11月20日、木曜日のたのしみ。(妊娠34週0日)

 きょうは木曜日。週刊モーニングの発売日である。いつもたのしみにしている連載マンガが掲載されている。鈴ノ木ユウさんの「コウノドリ」だ。妊娠や出産をテーマにした連載で、出産をひかえているプレママやそのだんなさんであるプレパパ、子育て中の親、これから親をめざす人など、たくさんの人のあいだでいま話題になっているという。去年の春から連載されていたので妊娠する前にも読んでいたが、実際に妊娠してから読むと体験したかのように毎回はっとさせられる。電車のなかで読んでいると、いきなりうるっとこみ上げてくるから気をつけないといけない。

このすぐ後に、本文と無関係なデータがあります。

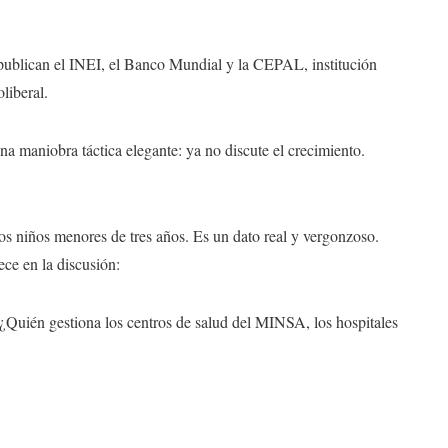
 publican el INEI, el Banco Mundial y la CEPAL, institución
liberal.
una maniobra táctica elegante: ya no discute el crecimiento.
los niños menores de tres años. Es un dato real y vergonzoso.
ce en la discusión:
 ¿Quién gestiona los centros de salud del MINSA, los hospitales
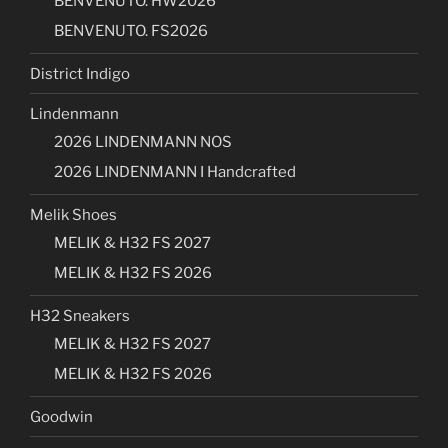
BENVENUTO. HW2026
BENVENUTO. FS2026
District Indigo
Lindenmann
2026 LINDENMANN NOS
2026 LINDENMANN I Handcrafted
Melik Shoes
MELIK & H32 FS 2027
MELIK & H32 FS 2026
H32 Sneakers
MELIK & H32 FS 2027
MELIK & H32 FS 2026
Goodwin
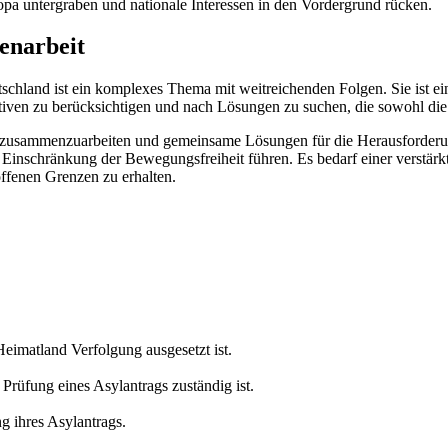
pa untergraben und nationale Interessen in den Vordergrund rücken.
enarbeit
hland ist ein komplexes Thema mit weitreichenden Folgen. Sie ist ei
ktiven zu berücksichtigen und nach Lösungen zu suchen, die sowohl die S
, zusammenzuarbeiten und gemeinsame Lösungen für die Herausforderung
ften Einschränkung der Bewegungsfreiheit führen. Es bedarf einer vers
offenen Grenzen zu erhalten.
eimatland Verfolgung ausgesetzt ist.
 Prüfung eines Asylantrags zuständig ist.
 ihres Asylantrags.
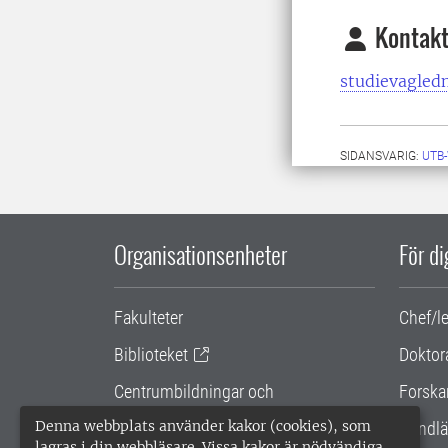
Kontakt
studievagled
SIDANSVARIG:
UTB
Organisationsenheter
För d
Fakulteter
Chef/l
Biblioteket
Doktor
Centrumbildningar och
Forska
samarbetsprojekt
Denna webbplats använder kakor (cookies), som
Handlä
lagras i din webbläsare. Vissa kakor är nödvändiga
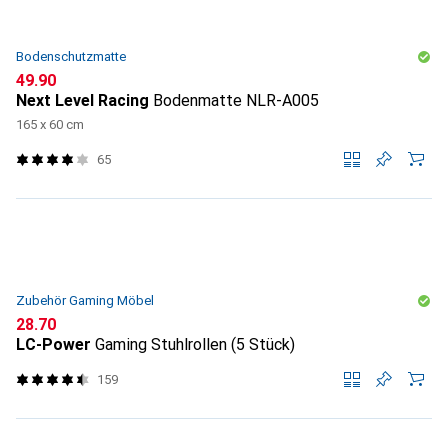
Bodenschutzmatte
CHF
49.90
Next Level Racing
Bodenmatte NLR-A005
165 x 60 cm
65
Zubehör Gaming Möbel
CHF
28.70
LC-Power
Gaming Stuhlrollen (5 Stück)
159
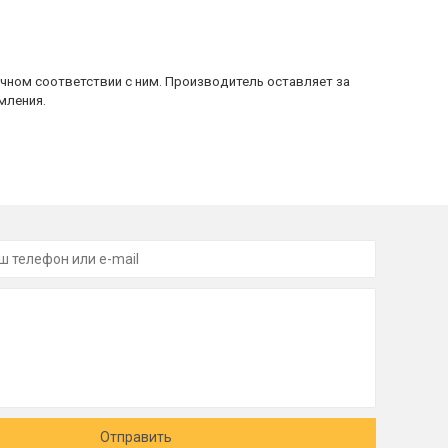
очном соответствии с ним. Производитель оставляет за
мления.
Отправить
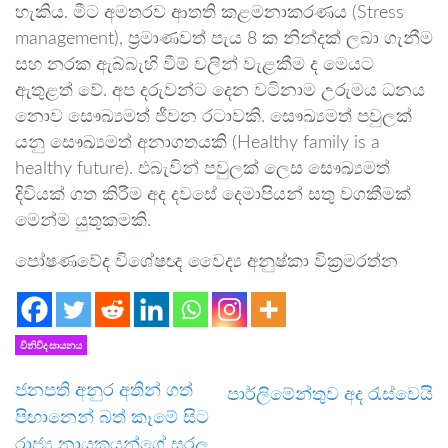
හැකිය. මීට අමතරව ආතති කළමනාකරණය (Stress
management), ප්‍රමාණවත් පැය 8 ක නින්දක් ලබා ගැනීම
සහ නරක ඇබ්බැහි වීම් වලින් වැළකීම ද මෙයට
ඇතුළත් වේ. අප දරුවන්ට දෙන වටිනාම උරුමය ධනය
නොව සෞඛ්‍යමත් ජීවන රටාවකි. සෞඛ්‍යමත් පවුලක්
යනු සෞඛ්‍යමත් අනාගතයකි (Healthy family is a
healthy future). එබැවින් පවුලක් ලෙස සෞඛ්‍යමත්
දිවියක් ගත කිරීම අද දවසේ දෙමාපියන් සතු වගකීමක්
මෙන්ම යුතුකමකි.
පෝෂණවේද විශේෂඥ වෛද්‍ය අනුෂ්කා වික්‍රමරත්න
විනිවිද සායනය
ජනපති අනුර අතින් ගත්
පාර්ලිමේන්තුව අද රැස්වෙයි
පිඟානෙන් බත් කෑමේ සිට
රාජ්‍ය නායකයන්ගේ සරල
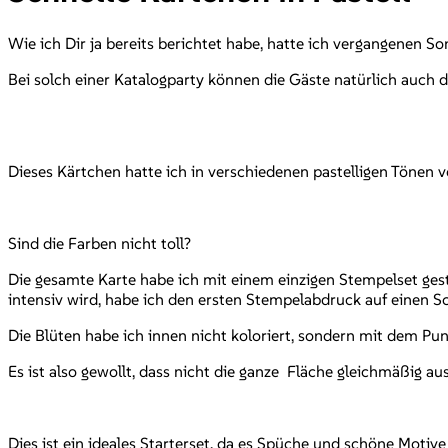
Wie ich Dir ja bereits berichtet habe, hatte ich vergangenen 
Bei solch einer Katalogparty können die Gäste natürlich auch
Dieses Kärtchen hatte ich in verschiedenen pastelligen Tönen v
Sind die Farben nicht toll?
Die gesamte Karte habe ich mit einem einzigen Stempelset geste
intensiv wird, habe ich den ersten Stempelabdruck auf einen S
Die Blüten habe ich innen nicht koloriert, sondern mit dem P
Es ist also gewollt, dass nicht die ganze Fläche gleichmäßig ausg
Dies ist ein ideales Starterset, da es Spüche und schöne Motive 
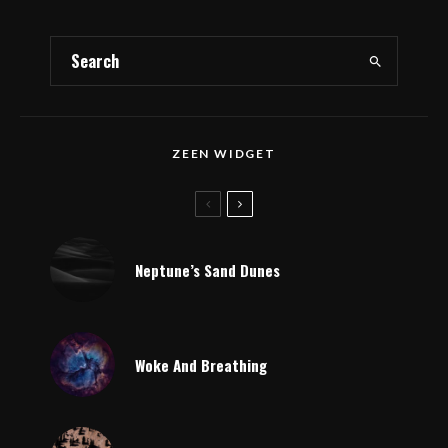
ZEEN WIDGET
Neptune’s Sand Dunes
Woke And Breathing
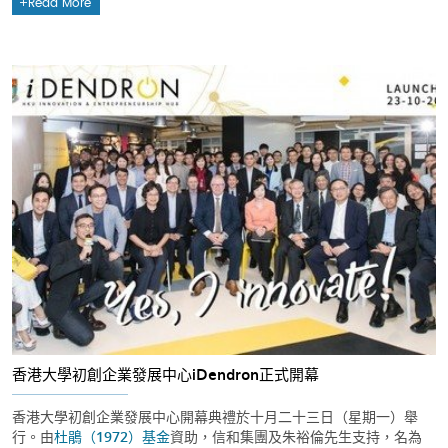
Read More
香港大學初創企業發展中心iDendron正式開幕
香港大學初創企業發展中心開幕典禮於十月二十三日（星期一）舉
行。由
杜鵑（1972）基金
資助，信和集團及朱裕倫先生支持，名為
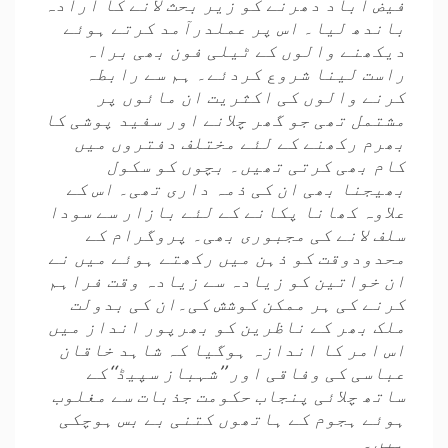
فیض آباد دھرنے کو زیر بحث لانے کا ارادہ
باندھ لیا۔ اس پر عملدرآمد کرتے ہوئے
دیکھنے والوں کے ٹیلی فون بھی براہ
راست لینا شروع کردئے۔ ہم سے رابطہ
کرنے والوں کی اکثریت ان مائوں پر
مشتمل تھی جو گھر چلانے اور سفید پوشی کا
بھرم رکھنے کے لئے مختلف دفتروں میں
کام بھی کرتی تھیں۔ بچوں کو سکول
بھیجنا بھی ان کی ذمہ داری تھی۔ اس کے
علاوہ کھانا پکانے کے لئے بازار سے سودا
سلف لانے کی مجبوری بھی۔ پروگرام کے
محدودوقت کو ذہن میں رکھتے ہوئے میں نے
ان خواتین کو زیادہ سے زیادہ وقت فراہم
کرنے کی ہر ممکن کوشش کی۔ان کی بدولت
ملک بھر کے ناظرین کو بھرپور انداز میں
اس امر کا اندازہ ہوگیا کہ شاہد خاقان
عباسی کی وفاقی اور ’’شہباز سپیڈ‘‘کے
ساتھ چلائی پنجاب حکومت جذبات سے مغلوب
ہوئے ہجوم کے ہاتھوں کتنی بے بس ہوچکی
ہیں۔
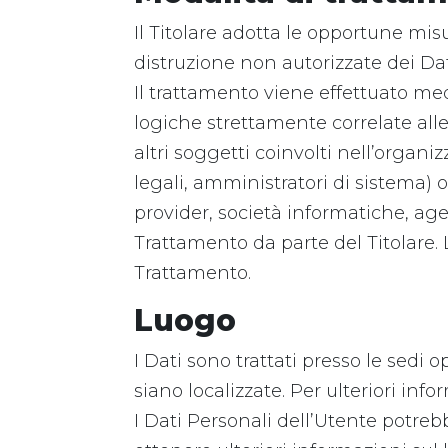
Il Titolare adotta le opportune misu
distruzione non autorizzate dei Dat
Il trattamento viene effettuato me
logiche strettamente correlate alle 
altri soggetti coinvolti nell’orga
legali, amministratori di sistema) ov
provider, società informatiche, ag
Trattamento da parte del Titolare. 
Trattamento.
Luogo
I Dati sono trattati presso le sedi 
siano localizzate. Per ulteriori infor
I Dati Personali dell’Utente potrebb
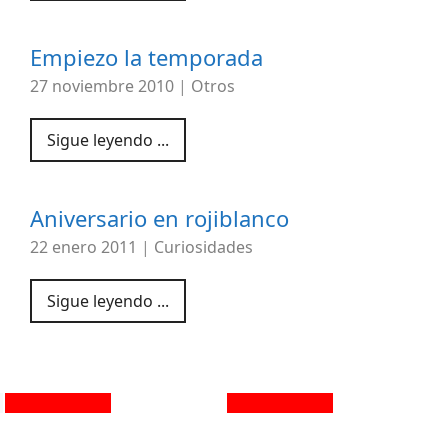
Empiezo la temporada
27 noviembre 2010
|
Otros
Sigue leyendo ...
Aniversario en rojiblanco
22 enero 2011
|
Curiosidades
Sigue leyendo ...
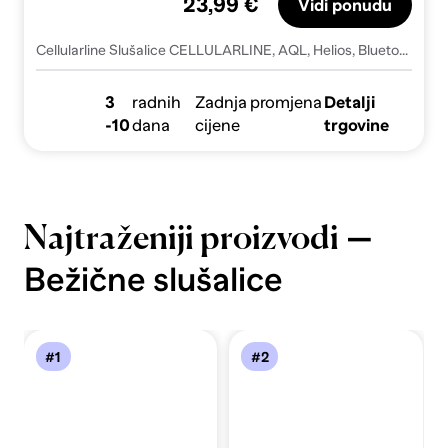
23,99 €
Vidi ponudu
Cellularline Slušalice CELLULARLINE, AQL, Helios, Bluetooth, Naglavne, Sklopive, Crne
3
radnih
Zadnja promjena
Detalji
-10
dana
cijene
trgovine
—
Najtraženiji proizvodi
Bežične slušalice
#1
#2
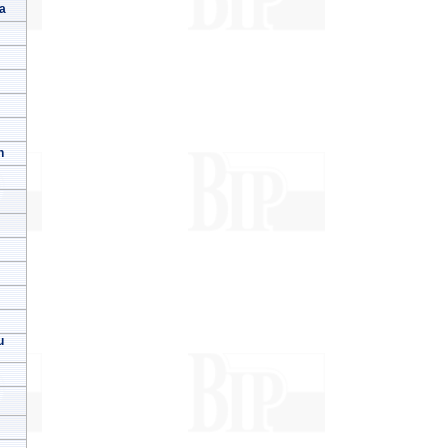
a
h
u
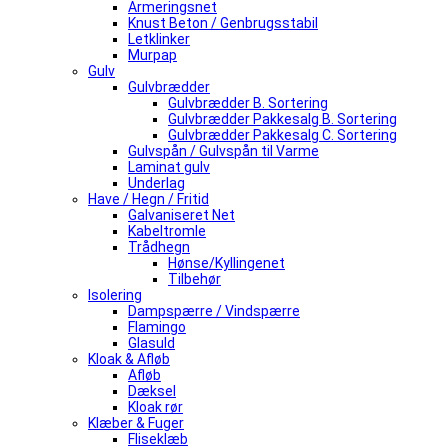
Armeringsnet
Knust Beton / Genbrugsstabil
Letklinker
Murpap
Gulv
Gulvbrædder
Gulvbrædder B. Sortering
Gulvbrædder Pakkesalg B. Sortering
Gulvbrædder Pakkesalg C. Sortering
Gulvspån / Gulvspån til Varme
Laminat gulv
Underlag
Have / Hegn / Fritid
Galvaniseret Net
Kabeltromle
Trådhegn
Hønse/Kyllingenet
Tilbehør
Isolering
Dampspærre / Vindspærre
Flamingo
Glasuld
Kloak & Afløb
Afløb
Dæksel
Kloak rør
Klæber & Fuger
Fliseklæb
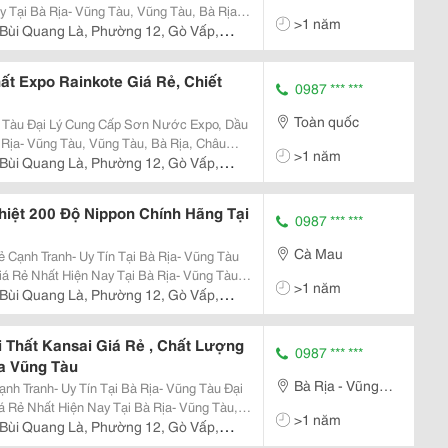
Tàu
 Tại Bà Rịa- Vũng Tàu, Vũng Tàu, Bà Rịa,
>1 năm
iền, Đất Đỏ, Côn Đảo Cửa Hàng Cấp
Bùi Quang Là, Phường 12, Gò Vấp,
t Expo Rainkote Giá Rẻ, Chiết
0987 *** ***
Toàn quốc
Expo, Dầu
 Rịa- Vũng Tàu, Vũng Tàu, Bà Rịa, Châu
>1 năm
 Đỏ, Côn Đảo Sơn Expo Giá Rẻ
Bùi Quang Là, Phường 12, Gò Vấp,
hiệt 200 Độ Nippon Chính Hãng Tại
0987 *** ***
Cà Mau
ẻ Cạnh Tranh- Uy Tín Tại Bà Rịa- Vũng Tàu
iá Rẻ Nhất Hiện Nay Tại Bà Rịa- Vũng Tàu,
>1 năm
n Mộc, Tân Thành, Long Điền, Đất Đỏ, Côn
Bùi Quang Là, Phường 12, Gò Vấp,
 Thất Kansai Giá Rẻ , Chất Lượng
0987 *** ***
ịa Vũng Tàu
Bà Rịa - Vũng
 Tranh- Uy Tín Tại Bà Rịa- Vũng Tàu Đại
Tàu
 Rẻ Nhất Hiện Nay Tại Bà Rịa- Vũng Tàu,
>1 năm
n Mộc, Tân Thành, Long Điền, Đất Đỏ, Côn
Bùi Quang Là, Phường 12, Gò Vấp,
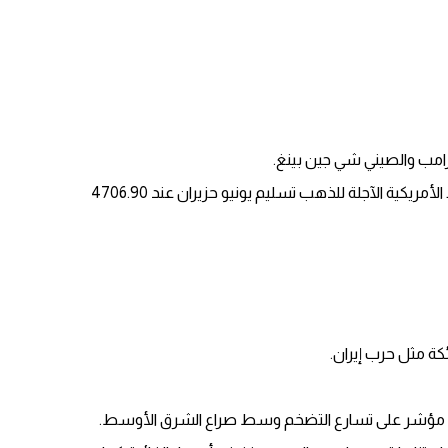
ترامب والصيني شي جين بينغ.
بحلول الساعة 0045 بتوقيت جرينتش، زاد سعر الذهب في المعاملات الفورية 0.3 بالمئة إلى 4699.87 دولار للأوقية (الأونصة). واستقرت العقود الأمريكية الآجلة للذهب تسليم يونيو حزيران عند 4706.90
 مثل حرب إيران.
أحدث مؤشر على تسارع التضخم وسط صراع الشرق الأوسط.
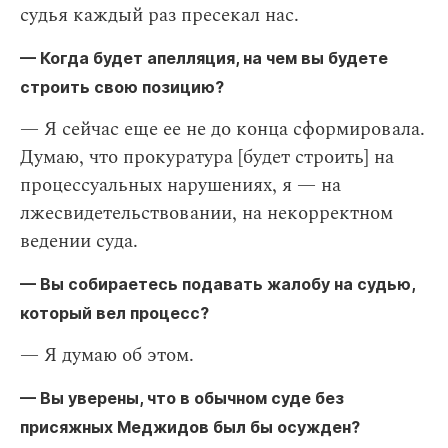
судья каждый раз пресекал нас.
— Когда будет апелляция, на чем вы будете
строить свою позицию?
— Я сейчас еще ее не до конца сформировала.
Думаю, что прокуратура [будет строить] на
процессуальных нарушениях, я — на
лжесвидетельствовании, на некорректном
ведении суда.
— Вы собираетесь подавать жалобу на судью,
который вел процесс?
— Я думаю об этом.
— Вы уверены, что в обычном суде без
присяжных Меджидов был бы осужден?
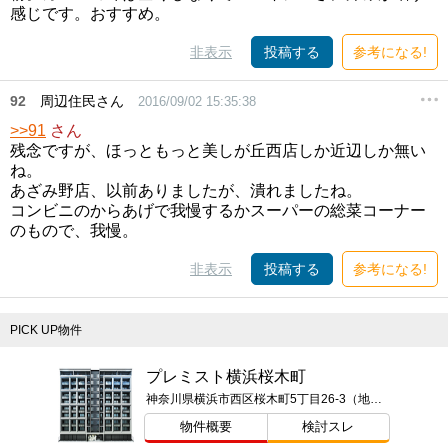
感じです。おすすめ。
非表示
投稿する
参考になる!
92
周辺住民さん
2016/09/02 15:35:38
>>91
さん
残念ですが、ほっともっと美しが丘西店しか近辺しか無い
ね。
あざみ野店、以前ありましたが、潰れましたね。
コンビニのからあげで我慢するかスーパーの総菜コーナー
のもので、我慢。
非表示
投稿する
参考になる!
PICK UP物件
プレミスト横浜桜木町
神奈川県横浜市西区桜木町5丁目26-3（地番）
物件概要
検討スレ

ただのお涙ちょうだいものではないのだ。

 主人公は、産婦人科医、鴻鳥(こうのとり)サクラ。ベイビー、とよばれているジャズピアニスト、というもうひとつの顔をもっている。児童養護施設で育ったこと以外はナゾにつつまれている。このあたりの設定はマンガらしいなあと思うが、毎回毎回のストーリーが体験したかのように生々しい。無脳症、未受診妊婦、切迫流産、人工死産など、いままであまり語られることのなかった妊娠、出産を描いている。第4話のなかで作者の鈴ノ木ユウさんが想いを語っていた。

出産は病気ではない
だから皆
幸せなものだと思い込んでいる
多くの妊娠出産を見れば見るほど思う
出産は奇跡なんだ
だから人は純粋に喜んだり
嘆き悲しんだりする
その奇跡を前に
産科医など無力なのかもしれない
それでも
たとえそうだとしても
僕はコウノトリだ

 5年前に奥さんが出産して立ち会った経験や、奥さんの幼なじみが産婦人科の先生で話をきいた体験が、きっかけになっているそうだ。おれ描かなくちゃ。おれが描かないでだれが描くんだ、とまで思ったんだとか。妊娠も出産も、奇跡なのだ。なにごともなく無事に終わった妊娠や出産はない。けっしてあたりまえではない、ということを伝えようとしている。まだまだ実感するにはいたらないけれど。体験しながらたしかめていくのだろう、そうすけといっしょに。